Bounding box prediction data:
┌──
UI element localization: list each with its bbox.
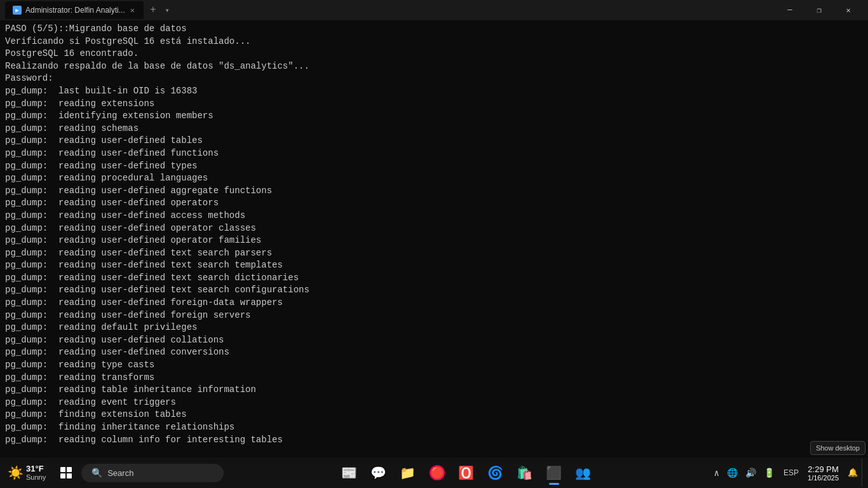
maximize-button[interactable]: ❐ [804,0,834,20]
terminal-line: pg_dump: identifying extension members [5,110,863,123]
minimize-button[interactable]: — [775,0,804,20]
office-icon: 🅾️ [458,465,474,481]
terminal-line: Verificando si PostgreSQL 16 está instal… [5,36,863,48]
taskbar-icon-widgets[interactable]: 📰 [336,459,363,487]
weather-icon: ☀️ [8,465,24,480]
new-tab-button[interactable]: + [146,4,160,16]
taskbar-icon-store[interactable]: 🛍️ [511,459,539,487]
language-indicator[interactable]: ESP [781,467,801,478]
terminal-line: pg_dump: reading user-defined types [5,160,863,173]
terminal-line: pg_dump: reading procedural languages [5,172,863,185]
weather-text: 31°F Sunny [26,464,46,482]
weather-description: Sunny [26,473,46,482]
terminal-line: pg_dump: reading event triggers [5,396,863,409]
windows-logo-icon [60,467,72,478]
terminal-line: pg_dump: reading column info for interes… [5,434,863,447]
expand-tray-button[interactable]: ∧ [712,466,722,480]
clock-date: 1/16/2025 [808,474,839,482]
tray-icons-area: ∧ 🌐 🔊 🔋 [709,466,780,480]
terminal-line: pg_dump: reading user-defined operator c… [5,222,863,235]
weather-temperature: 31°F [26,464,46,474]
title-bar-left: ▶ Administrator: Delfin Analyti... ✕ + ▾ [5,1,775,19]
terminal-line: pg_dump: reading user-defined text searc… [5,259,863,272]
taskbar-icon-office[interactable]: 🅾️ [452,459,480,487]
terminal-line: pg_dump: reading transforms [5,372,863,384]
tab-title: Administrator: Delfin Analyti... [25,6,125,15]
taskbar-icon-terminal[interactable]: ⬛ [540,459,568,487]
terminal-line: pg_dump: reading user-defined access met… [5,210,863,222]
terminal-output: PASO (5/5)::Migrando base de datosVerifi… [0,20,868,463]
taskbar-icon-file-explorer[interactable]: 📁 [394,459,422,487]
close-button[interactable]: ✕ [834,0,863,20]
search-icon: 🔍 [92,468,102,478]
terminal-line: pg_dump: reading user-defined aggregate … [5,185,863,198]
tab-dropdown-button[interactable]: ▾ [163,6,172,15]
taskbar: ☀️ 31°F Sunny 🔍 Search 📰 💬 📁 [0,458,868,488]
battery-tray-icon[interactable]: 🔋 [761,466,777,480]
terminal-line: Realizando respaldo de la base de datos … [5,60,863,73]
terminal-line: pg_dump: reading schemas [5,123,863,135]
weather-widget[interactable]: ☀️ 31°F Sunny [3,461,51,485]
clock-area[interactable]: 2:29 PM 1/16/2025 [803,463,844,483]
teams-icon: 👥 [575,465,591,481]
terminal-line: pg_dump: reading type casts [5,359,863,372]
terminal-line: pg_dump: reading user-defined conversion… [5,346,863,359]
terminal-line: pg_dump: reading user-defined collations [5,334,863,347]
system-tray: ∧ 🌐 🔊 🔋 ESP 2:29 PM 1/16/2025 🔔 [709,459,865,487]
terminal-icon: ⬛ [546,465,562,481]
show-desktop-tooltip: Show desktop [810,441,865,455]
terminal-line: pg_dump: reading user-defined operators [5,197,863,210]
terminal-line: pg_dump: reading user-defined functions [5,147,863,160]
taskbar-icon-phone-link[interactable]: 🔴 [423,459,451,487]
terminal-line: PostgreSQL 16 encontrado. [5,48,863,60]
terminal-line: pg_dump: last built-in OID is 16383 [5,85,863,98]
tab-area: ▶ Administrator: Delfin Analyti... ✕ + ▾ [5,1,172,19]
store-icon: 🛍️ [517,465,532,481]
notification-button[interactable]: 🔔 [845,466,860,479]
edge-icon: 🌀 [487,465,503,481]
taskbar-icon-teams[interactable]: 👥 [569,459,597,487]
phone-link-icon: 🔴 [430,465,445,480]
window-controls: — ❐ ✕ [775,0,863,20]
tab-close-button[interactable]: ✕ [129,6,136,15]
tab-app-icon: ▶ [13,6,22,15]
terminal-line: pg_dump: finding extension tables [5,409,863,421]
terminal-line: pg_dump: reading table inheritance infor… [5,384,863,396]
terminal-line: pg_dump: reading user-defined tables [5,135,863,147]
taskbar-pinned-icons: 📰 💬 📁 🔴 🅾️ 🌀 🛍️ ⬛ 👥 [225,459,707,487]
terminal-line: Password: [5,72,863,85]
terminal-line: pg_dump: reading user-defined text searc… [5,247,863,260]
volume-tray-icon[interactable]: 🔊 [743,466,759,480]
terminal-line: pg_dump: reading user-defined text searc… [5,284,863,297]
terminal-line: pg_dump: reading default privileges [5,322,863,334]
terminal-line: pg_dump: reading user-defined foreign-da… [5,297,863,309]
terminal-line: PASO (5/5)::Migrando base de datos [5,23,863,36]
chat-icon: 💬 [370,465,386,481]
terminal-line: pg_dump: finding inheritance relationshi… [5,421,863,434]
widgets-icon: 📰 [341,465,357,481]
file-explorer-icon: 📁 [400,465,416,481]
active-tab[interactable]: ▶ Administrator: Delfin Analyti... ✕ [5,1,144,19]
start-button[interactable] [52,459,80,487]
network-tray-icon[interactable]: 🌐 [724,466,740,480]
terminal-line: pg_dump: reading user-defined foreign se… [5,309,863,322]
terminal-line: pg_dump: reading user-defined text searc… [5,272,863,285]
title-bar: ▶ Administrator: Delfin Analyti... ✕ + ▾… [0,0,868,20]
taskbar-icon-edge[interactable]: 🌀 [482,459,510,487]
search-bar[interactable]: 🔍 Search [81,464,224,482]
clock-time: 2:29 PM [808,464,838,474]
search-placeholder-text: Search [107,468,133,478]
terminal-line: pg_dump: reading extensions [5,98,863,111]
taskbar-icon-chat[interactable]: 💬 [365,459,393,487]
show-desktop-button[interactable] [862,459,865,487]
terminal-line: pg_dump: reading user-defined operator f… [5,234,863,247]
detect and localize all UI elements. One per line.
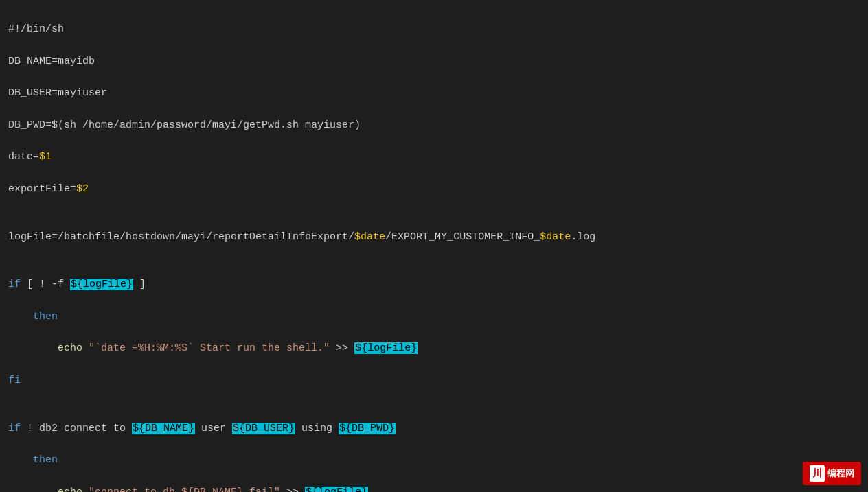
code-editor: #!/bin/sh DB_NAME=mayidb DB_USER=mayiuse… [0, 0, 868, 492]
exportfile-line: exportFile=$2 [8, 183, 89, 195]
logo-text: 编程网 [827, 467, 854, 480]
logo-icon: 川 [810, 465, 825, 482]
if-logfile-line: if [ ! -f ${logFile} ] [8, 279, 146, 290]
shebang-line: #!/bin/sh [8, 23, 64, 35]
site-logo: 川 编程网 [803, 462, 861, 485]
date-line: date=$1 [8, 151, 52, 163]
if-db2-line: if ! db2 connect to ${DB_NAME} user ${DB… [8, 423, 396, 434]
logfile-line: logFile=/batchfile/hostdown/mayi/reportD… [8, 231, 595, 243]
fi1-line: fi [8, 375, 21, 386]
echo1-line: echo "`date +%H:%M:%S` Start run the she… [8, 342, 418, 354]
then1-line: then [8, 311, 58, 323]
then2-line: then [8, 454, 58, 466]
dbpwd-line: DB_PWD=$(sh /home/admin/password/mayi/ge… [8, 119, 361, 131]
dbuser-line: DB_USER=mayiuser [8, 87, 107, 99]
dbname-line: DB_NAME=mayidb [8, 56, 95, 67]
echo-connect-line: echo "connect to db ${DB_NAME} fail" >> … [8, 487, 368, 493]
└──
┌──
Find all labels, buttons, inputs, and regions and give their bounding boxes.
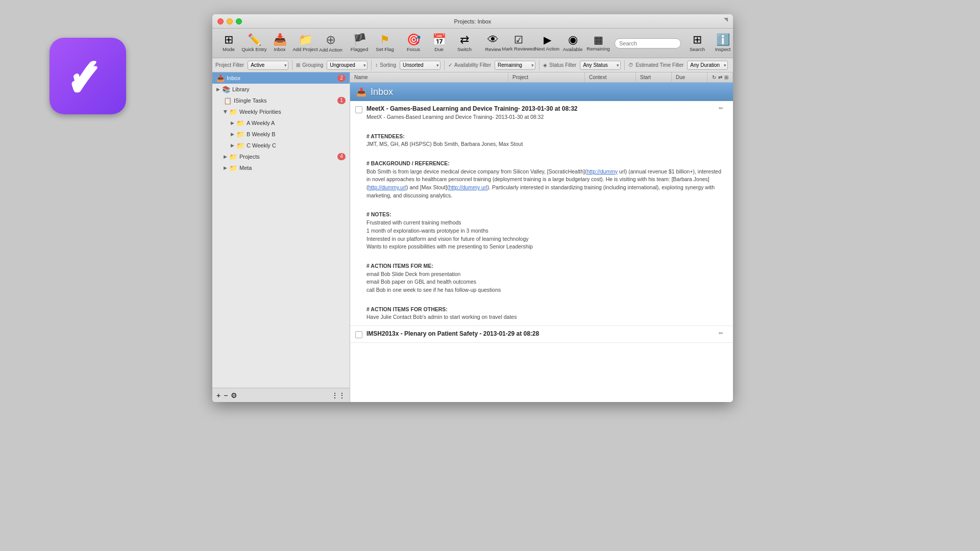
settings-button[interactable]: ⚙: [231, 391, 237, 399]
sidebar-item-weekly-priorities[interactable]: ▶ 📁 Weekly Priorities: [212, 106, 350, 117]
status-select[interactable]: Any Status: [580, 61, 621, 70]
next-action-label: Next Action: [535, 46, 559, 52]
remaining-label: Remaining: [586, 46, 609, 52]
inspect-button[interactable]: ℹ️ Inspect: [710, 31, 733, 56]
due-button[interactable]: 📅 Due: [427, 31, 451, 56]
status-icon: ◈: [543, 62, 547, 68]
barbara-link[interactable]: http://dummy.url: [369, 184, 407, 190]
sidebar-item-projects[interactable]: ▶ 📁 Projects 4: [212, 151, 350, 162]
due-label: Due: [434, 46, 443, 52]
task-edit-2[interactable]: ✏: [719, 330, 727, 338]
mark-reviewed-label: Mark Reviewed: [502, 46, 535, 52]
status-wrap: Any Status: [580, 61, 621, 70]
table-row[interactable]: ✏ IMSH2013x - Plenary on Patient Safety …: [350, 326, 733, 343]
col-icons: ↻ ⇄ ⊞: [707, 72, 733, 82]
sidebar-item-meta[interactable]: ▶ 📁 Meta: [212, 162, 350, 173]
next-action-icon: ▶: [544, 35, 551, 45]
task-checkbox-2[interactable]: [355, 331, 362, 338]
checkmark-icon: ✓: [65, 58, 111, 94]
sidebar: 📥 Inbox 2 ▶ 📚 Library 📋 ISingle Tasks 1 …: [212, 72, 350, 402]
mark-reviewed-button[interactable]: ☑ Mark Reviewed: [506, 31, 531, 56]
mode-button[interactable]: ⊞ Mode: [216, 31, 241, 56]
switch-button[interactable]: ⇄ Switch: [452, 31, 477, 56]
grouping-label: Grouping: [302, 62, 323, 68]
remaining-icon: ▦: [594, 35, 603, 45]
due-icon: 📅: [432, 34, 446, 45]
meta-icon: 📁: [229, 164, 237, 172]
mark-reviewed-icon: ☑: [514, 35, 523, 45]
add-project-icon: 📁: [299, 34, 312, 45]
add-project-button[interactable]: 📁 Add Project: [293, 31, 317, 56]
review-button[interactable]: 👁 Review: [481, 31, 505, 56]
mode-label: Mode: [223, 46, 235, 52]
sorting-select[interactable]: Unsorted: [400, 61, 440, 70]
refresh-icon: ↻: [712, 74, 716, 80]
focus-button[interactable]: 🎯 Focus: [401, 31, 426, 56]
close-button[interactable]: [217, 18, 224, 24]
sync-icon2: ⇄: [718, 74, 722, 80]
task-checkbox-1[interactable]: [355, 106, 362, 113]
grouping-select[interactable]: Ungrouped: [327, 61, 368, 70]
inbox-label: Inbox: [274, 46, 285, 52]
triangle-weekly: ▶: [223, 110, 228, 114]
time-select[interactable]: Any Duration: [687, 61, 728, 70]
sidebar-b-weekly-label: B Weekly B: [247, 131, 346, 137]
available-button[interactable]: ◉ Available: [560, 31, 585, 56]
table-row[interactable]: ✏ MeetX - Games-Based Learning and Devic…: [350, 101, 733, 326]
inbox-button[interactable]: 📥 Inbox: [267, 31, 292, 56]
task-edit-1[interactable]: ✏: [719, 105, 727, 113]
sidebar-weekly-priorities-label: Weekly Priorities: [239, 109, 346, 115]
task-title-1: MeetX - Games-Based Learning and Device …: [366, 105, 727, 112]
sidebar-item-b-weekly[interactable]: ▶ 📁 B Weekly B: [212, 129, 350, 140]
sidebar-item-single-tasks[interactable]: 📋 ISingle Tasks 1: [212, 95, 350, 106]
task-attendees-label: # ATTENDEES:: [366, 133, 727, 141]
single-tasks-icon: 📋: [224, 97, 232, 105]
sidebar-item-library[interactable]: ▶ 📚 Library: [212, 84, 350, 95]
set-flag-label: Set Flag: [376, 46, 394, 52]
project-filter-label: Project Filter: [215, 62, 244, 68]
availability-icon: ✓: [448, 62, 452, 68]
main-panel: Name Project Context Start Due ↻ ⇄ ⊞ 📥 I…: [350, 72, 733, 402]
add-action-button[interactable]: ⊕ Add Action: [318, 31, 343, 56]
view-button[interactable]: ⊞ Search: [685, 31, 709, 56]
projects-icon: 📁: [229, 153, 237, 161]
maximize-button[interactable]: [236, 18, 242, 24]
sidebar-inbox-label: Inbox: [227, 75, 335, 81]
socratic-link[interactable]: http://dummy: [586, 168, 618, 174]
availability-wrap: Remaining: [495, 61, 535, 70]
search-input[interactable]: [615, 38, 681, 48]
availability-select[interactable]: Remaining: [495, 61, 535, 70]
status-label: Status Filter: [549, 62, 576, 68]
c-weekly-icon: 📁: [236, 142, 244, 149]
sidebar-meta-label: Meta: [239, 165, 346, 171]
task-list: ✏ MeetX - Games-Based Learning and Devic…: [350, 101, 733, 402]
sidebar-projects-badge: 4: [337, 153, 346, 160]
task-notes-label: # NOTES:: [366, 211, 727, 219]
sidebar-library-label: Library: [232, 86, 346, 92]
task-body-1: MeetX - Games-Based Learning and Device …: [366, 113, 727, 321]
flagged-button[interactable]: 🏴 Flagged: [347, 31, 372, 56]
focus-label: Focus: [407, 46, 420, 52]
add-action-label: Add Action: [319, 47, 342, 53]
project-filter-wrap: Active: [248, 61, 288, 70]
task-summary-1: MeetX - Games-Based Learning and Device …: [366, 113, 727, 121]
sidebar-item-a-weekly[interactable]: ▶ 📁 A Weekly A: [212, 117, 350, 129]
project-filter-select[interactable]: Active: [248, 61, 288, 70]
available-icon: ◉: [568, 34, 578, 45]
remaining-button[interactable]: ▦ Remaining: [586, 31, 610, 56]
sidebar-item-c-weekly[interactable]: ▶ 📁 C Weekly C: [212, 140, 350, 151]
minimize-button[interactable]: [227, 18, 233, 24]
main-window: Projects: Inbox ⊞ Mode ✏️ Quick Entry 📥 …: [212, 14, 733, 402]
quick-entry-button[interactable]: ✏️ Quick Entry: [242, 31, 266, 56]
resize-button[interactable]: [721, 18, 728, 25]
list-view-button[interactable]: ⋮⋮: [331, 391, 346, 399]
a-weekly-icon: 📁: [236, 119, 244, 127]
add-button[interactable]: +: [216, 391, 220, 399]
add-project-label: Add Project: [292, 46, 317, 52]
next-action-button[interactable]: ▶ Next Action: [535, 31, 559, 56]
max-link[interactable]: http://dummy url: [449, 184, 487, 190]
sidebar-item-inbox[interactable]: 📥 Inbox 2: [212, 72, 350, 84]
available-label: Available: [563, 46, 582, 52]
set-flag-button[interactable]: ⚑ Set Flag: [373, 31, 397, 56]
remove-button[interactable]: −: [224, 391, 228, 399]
└──
### Exercise
If a line above holds the string "ISingle", copy it out.

### Task result
sidebar: 📥 Inbox 2 ▶ 📚 Library 📋 ISingle Tasks 1 …: [212, 72, 350, 402]
sidebar-item-single-tasks[interactable]: 📋 ISingle Tasks 1: [212, 95, 350, 106]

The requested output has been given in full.